Sermon for the 10th of November - Remembrance Sunday

I want you to look at the front of your service sheet.

https://artuk.org/discover/artworks/tea-at-furlongs-258150

 A watercolour of a table set for tea in the garden of a downland cottage. It’s summer. The corn is ready for harvest. The field in the distance has already been cut with serried ranks of stooks.

 Furlongs Cottage nestled in the South Downs. It belonged to the artist Peggy Angus who entertained her fellow artist friends there.

The playright Alan Bennett has said the picture could easily be renamed “Munich 1938”

If you look at the artist’s dates, you will see Eric Ravilious died in 1942. He became a war artist and died when the plane he was in was lost off Iceland. He was thirty nine years old.

 The picture was painted in 1939 – perhaps with post war perspective, the stooks remind us of rows of gravestones.

 Another example of the work of an artist who died in war is closer to hand. The stained-glass window of St. Andrew in our All-Saints Chapel is by Hugh Arnold. He was a parishioner of St. Georges and was killed at Gallipoli in 1915. He lived with his wife Mary at 85 Bedford Gardens and his name is to be found on the war memorial here in St. Georges. There’s a Wikipedia entry on Hugh: https://en.wikipedia.org/wiki/Hugh_Arnold He was 42 years old.

 Hugh Arnold and Eric Ravilious are two of the many who gave their lives in war, so that we who come after may live.

 Today, across the country, we commemorate the fallen across the country. It’s a national outpouring of grief for the pity of war. It’s a reminder of what Archbishop Temple said in the aftermath of the outbreak of the Second World War:

 “War in itself never creates a positive good, though it can restrain worse evils.”

 Remembrance Sunday is our annual thanksgiving to those who paid the price, so we might live in freedom.

 Rabbi Jonathan Sacks, reflecting on the Armistice Day ceremony, puts it like this:

“If we seek an example of social cohesion – a nation united in dedication to an ideal – it is there… (the dignitaries) gathered around the Cenotaph and above all, the large contingent of ex-serviceman and women who fought for the freedom we now enjoy.”

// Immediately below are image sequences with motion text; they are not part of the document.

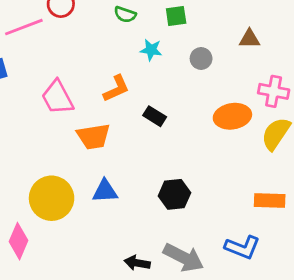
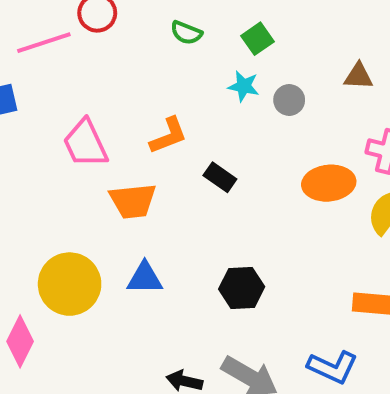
green square: (176, 16) -> (258, 39), turned -30
cyan star: (151, 50) -> (244, 86), moved

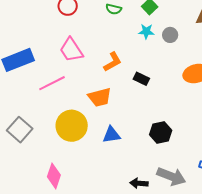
pink line: (44, 43) -> (52, 83), moved
pink trapezoid: (85, 144) -> (71, 50), moved
yellow circle: (70, 284) -> (72, 126), moved

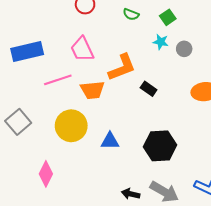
orange L-shape: (113, 62) -> (122, 67), size x1.4
orange trapezoid: (100, 97) -> (92, 90), moved
black hexagon: (161, 132) -> (160, 146), size x1.4

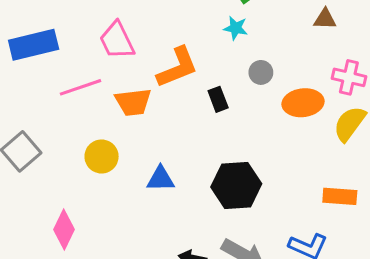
gray circle: (184, 49) -> (261, 72), moved
black rectangle: (149, 89) -> (218, 99), turned 35
yellow circle: (71, 126) -> (102, 156), size x0.7

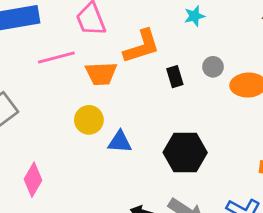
cyan star: (236, 28) -> (195, 16), turned -30
gray circle: (261, 72) -> (213, 67), moved
yellow circle: (102, 156) -> (89, 120), moved

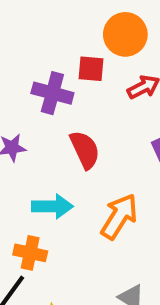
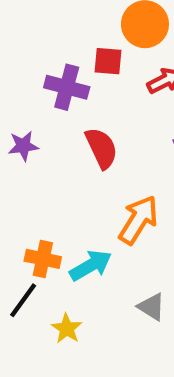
cyan arrow: (52, 206) -> (91, 265), moved, turned -30

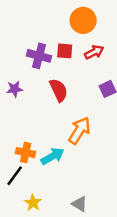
red square: (108, 61) -> (65, 51), moved
gray triangle: (151, 307) -> (79, 204), moved
yellow star: (67, 329) -> (33, 203), moved

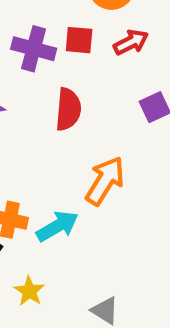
red semicircle: (59, 90) -> (68, 109), turned 30
yellow star: (33, 203) -> (29, 291), moved

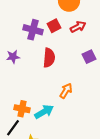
red square: (79, 40) -> (54, 26), turned -32
orange arrow: (105, 181) -> (66, 91), size x0.7

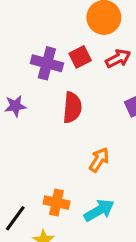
orange cross: (22, 109) -> (56, 202), moved
cyan arrow: (44, 112) -> (99, 210), moved

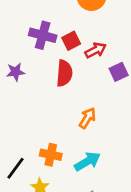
red square: (80, 57) -> (71, 41), moved
red arrow: (118, 59) -> (96, 50), moved

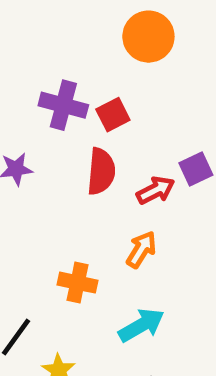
red arrow: (96, 50) -> (156, 190), moved
orange cross: (51, 155) -> (78, 283), moved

 We hear again in the public silence, the call across the generations:

“When you go home, tell them of us and say

For your tomorrow, we gave our today.”

 To attend a Remembrance service is a powerful experience. It is a service in the annual calendar like no other. Its impact is hard to put into words.

 Here is Rabbi Sacks again:

“The ceremony tells us that there can be no identity without a sense of history. To be British, whether by birth or adoption, is to be part of a story, honoured and enacted in rituals, symbols and ceremonies of remembrance.

 A nation is not merely a place where we happen to be. It is also a narrative of which we are part. A society is more than an aggregation of people in a given space. It has a dimension of time as well. It is woven out of the gossamer strands of collective memory: learned at school, embodied in institutions, reflected in a country's art and literature, poetry and music. Lose these and a nation will suffer the collective equivalent of Alzheimer's disease.”

 Today is the third Remembrance Sunday since the full-scale invasion of Ukraine. This weekend in particular, the post war Western alliance holds its breath. The “restraint of worse evils”, to refer back to Archbishop Temple, is at the forefront of our minds and prayers.

 The narrative of nationhood has been bequeathed to us by the sacrifice of past generations. This gift has enabled us to foster and thrive and allows us to worship in freedom and without fear, to live with the shackles off. It is the narrative of nationhood that the people of Ukraine and other oppressed peoples are fighting for.

 Rabbi Sacks reminds us that freedom needs the active cultivation of national memory.

 In the words of Moses from Deuteronomy:

“Remember the days of old,

Consider the years long past;

Ask your father, and he will inform you;

Your elders, and they will tell you.”

(Deuteronomy 32.7)

 So we must cultivate national memory in the younger generations.

 The sacrifice of those who have gone before us should remind us of the ultimate sacrifice of Jesus on the cross, and that through his death, Jesus taught us how to live.

 Jesus taught us to love God and to love our neighbour. His commandments remind us of our interdependency, both at local and international levels. Let us do all we can to foster interdependency, and give thanks that we can live and worship in freedom and without fear and pray and support those who can’t.